My husband went to an area supermarket, where the bank machines are out of our ATM network and therefore, off limits for us. And like a good consumer, he skipped the cash-spitting services of this foreign ATM.
But what about a simple balance check? Insert card, make request and out spits a receipt with our balance and a $2 or $3 fee for the out-of-network balance check.
He's stunned and I'm surprised and embarrassed. As a reporter, I've written about banks and their double-dipping ATM fees. How did this one slip past me?
For advice, I turned to an analyst at Bankrate.com. Yesterday, I interviewed Greg McBride, CFA Senior Financial Analyst at Bankrate.com, a publication of Bankrate, Inc.
Here's my record of our conversation:
Me: How did we get zapped on that ATM transaction?
McBride: You didn't actually take the money out. It was just a balance inquiry.
Me: Yeah! Is that a new fee?
McBride: I first heard about it about two years ago.[He went on to say that the fee is one of the charges that flies under the radar.] It surprises people because they don't actually get any money. But there's a fee because the two ATMs have to link up and make a connection just as if you were making a withdrawal. It's the same function.

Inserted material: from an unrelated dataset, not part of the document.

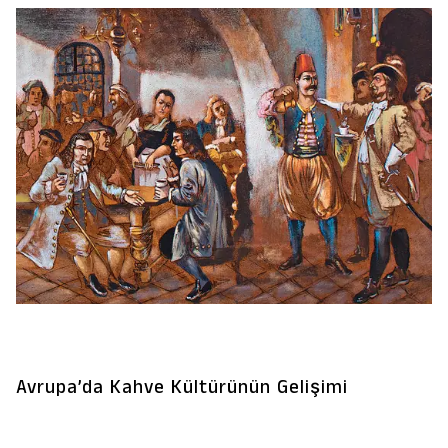
Avrupa’da Kahve Kültürünün Gelişimi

Me: But $2 for that? I've written stories about bank fees and the real cost of electronic service is like pennies.
McBride: No doubt about that. ATM Fees are a huge profit center for banks and the fees have consistently gone up over the years.
Me: For sure. I don't remember the exact figures, but I remember that each ATM transaction cost banks pennies to execute.I remember industry or regulatory reports that quoted cost figures of 5 cents per transaction.
McBride: It's a small figure and it doesn't come close to the fees that the consumer pays.